Visual Literacy: Readers must pay careful attention to both text and illustrations in this tale. Read for the main story arc. Read again to follow the journey of the wordless characters.
Understanding Point of View/ Using Inference:
- Notice body language, expressions, and character movements. What does each individual character think?
- Look at the last page. What do you think happens next?
Relating as a Reader:
- Who is the main character? Does he know how to solve his problem? What clues do you have?
- Were you surprised at any time during the story? If so, why?
- Have you ever had a misunderstanding? How did you solve it?
- Have you ever had a pet (or a little sibling!) get in trouble over and over?
Reading as a Writer:
- Discuss descriptive language.
- Instead of quotation marks, the text fonts and placement are specific to each character. Why do you think the author made this choice?
- The beginning and end of Lion Lion have similarities and differences. What are they?
Activity: Perform Lion, Lion: The Play!
- Props/ set: grass, mushrooms, berry bush, flowers, tree, flashlight, water bowls. For a small audience, supplies needed: poster-board, markers.
- Assign seven single roles: Boy, Lion (kitty), lion, Mew (mouse), Steller’s jay, hummingbird, and crocodile.
- Assign group roles: tortoises, hedgehogs, and skunks. Each group of animals may include many students.
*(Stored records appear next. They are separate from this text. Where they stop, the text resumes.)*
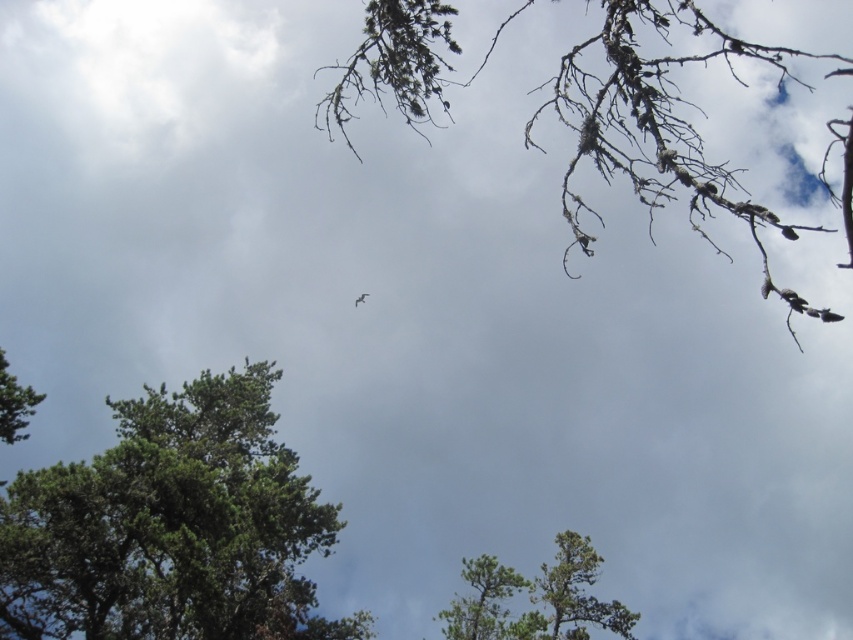 Question: Does green matte tree at center appear over green matte tree at lower left?

Choices:
 (A) yes
 (B) no

Answer: (B)

Question: Which point is farther from the camera taking this photo?

Choices:
 (A) (566, 547)
 (B) (469, 621)
 (C) (3, 582)

Answer: (A)

Question: Considering the real-world distances, which object is closest to the green matte tree at lower left?

Choices:
 (A) green matte tree at lower center
 (B) dead wood branches at upper right
 (C) green leafy tree at upper left

Answer: (C)

Question: Is green leafy tree at upper left bigger than green matte tree at center?

Choices:
 (A) no
 (B) yes

Answer: (B)

Question: Is green matte tree at center to the right of green matte tree at lower left from the viewer's perspective?

Choices:
 (A) no
 (B) yes

Answer: (B)

Question: Which point appears farthest from the camera in this image?

Choices:
 (A) (647, 61)
 (B) (20, 410)
 (C) (566, 584)
 (D) (485, 582)

Answer: (D)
- Ask students: What are the animals thinking during each scene in the book? Write these thoughts in a thought bubble on poster-board.
- Act out the scenes in the book. At each scene, the boy and lion speak, and the other characters hold up their cards.
- For a larger audience, the boy and lion first act out their parts, then fade back while the other characters stage-whisper their thoughts.